Generation of magnetic field of Earth is relatively well-understood
It is? I do not think that is true. We have a theory and an idea, but there are rather large holes and unknowns in both. Dynamo theory is, yes, the basic idea but it's fraught with issues so I would not say we have a solid grasp of this quite yet.
What causes Jupiter to have two different magnetic South poles and one magnetic North pole?
Have you ever looked at the magnetic field topology of the Sun during solar maximum? It looks like lots of little dipoles, quadrapoles, octapoles, etc. on the surface with little semblance of something like a global dipole geometry. However, the convenient thing is that the higher order multipole moments fall off faster with radial distance than the dipole field, so at large distances the magnetic field starts to come closer to something like a dipole (it's still extremely messy).
The Jovian magnetic field is similar to the sun in that it exhibits significant higher order multipole moments like the quadrapole and octapole moments. This can result in rather unusual looking field geometries compared to a simple dipole.
Does this mean two magnetic South poles have the same magnetic North pole? (I'm assuming so because otherwise I see a weird monopole appearing even though they are not forbidden by nature)
No, there's no monopole moment of which we are aware. When higher order moments become significant, the field geometry can become very complicated, however, giving us what Juno has found.
If one can approximate Earth's magnetic field with an enormous bar magnet, how should one approximate Jupiter's magnetic field to have a simpler picture?
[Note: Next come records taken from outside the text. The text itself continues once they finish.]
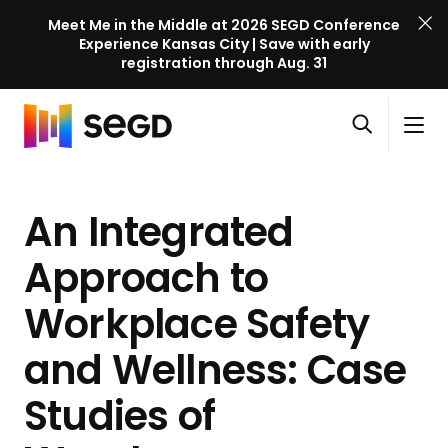
Meet Me in the Middle at 2026 SEGD Conference
Experience Kansas City | Save with early
registration through Aug. 31
S
Skip to content
E
S
C
G
O
i
l
D
H
p
t
o
C
o
e
e
s
o
An Integrated
m
n
M
e
n
e
s
e
M
f
Approach to
e
n
e
e
a
u
n
Workplace Safety
r
r
u
e
c
and Wellness: Case
n
h
c
Studies of
e
l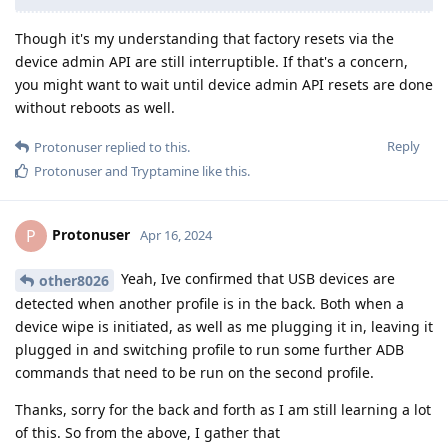
Though it's my understanding that factory resets via the
device admin API are still interruptible. If that's a concern,
you might want to wait until device admin API resets are done
without reboots as well.
Reply
Protonuser
replied to this.
Protonuser
and
Tryptamine
like this
.
Protonuser
P
Apr 16, 2024
Yeah, Ive confirmed that USB devices are
other8026
detected when another profile is in the back. Both when a
device wipe is initiated, as well as me plugging it in, leaving it
plugged in and switching profile to run some further ADB
commands that need to be run on the second profile.
Thanks, sorry for the back and forth as I am still learning a lot
of this. So from the above, I gather that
Technically, you can only approximate Earth's magnetic field as being like a dipole bar magnet at large distances from the surface. There are large deviations from a strict dipole geometry like the South Atlantic Anomaly, which result from multipole moments like on Jupiter and the Sun. Again, these decrease in magnitude much faster than the dipole moment, so far from the source the global magnetic field of Earth kind of looks like a dipole. It is technically called a stretched dipole because the supersonic solar wind distorts it, but from ~1-6 Earth radii from the surface the field geometry usually looks like a dipole (except during a geomagnetic storm).